My favorite cooking trick of all time: mixing up breakfast the night before, setting it on time-bake, and waking up to fresh hot baked breakfast!
My friend alerted me to the fact that double-acting baking powder acts twice: once when it hits the wet batter and again when the heat is applied. So, I can mix up a coffee cake and hey presto, 8 or more hours later it can begin baking with no adverse effects!

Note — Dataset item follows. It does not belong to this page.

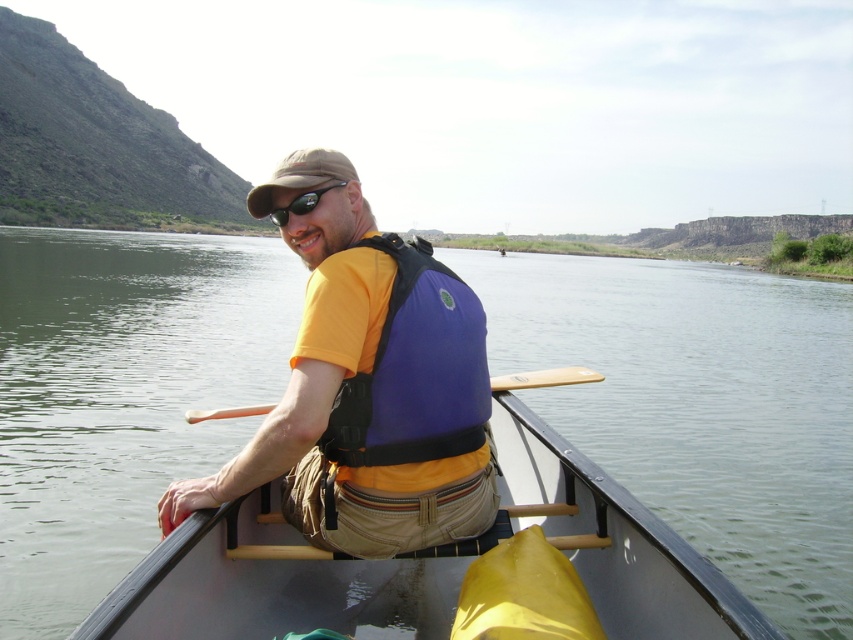 You are a photographer trying to capture the smooth gray canoe at center and the tan fabric baseball cap at upper center in a single shot. Based on their positions, which object will appear larger in the photo?

The smooth gray canoe at center will appear larger in the photo because it is closer to the viewer than the tan fabric baseball cap at upper center.

You are standing at the point with coordinates [432,557] in the image. What object is located at that point?

The smooth gray canoe at center is located at point [432,557].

Truly, this is wonderful news for anybody who
a. has hectic mornings
b. likes a hot breakfast
c. likes coffee cake, baked oatmeal, & muffins but can't bear the thought of setting the alarm 45 minutes earlier to have them.
How useful this would have been when I was a teacher tearing out the door with toast and coffee in hand. Now my morning rush is children who wake up sobbing with hunger. I like going to bed knowing at least one important thing is tidily taken care of for the morning. I have done this method for over a year now with muffins, various coffee cakes, baked oatmeal, and oven french toast, so I feel confident that this tip could make your mornings more pleasant too.
Blueberry Coffee Cake from Recipes from the Old Mill
Mix together until smooth:
1 c. whole wheat pastry flour
1/2 tsp. salt
1 tsp. baking powder
1/4 tsp. baking soda
scant 1/4 c. sugar
1/4 c. oil
1/2 c. milk
Pour into greased 8" baking pan. Sprinkle batter with:
1.5 c. blueberries (frozen are fine, but you can thaw and drain them too; can also use fresh berries)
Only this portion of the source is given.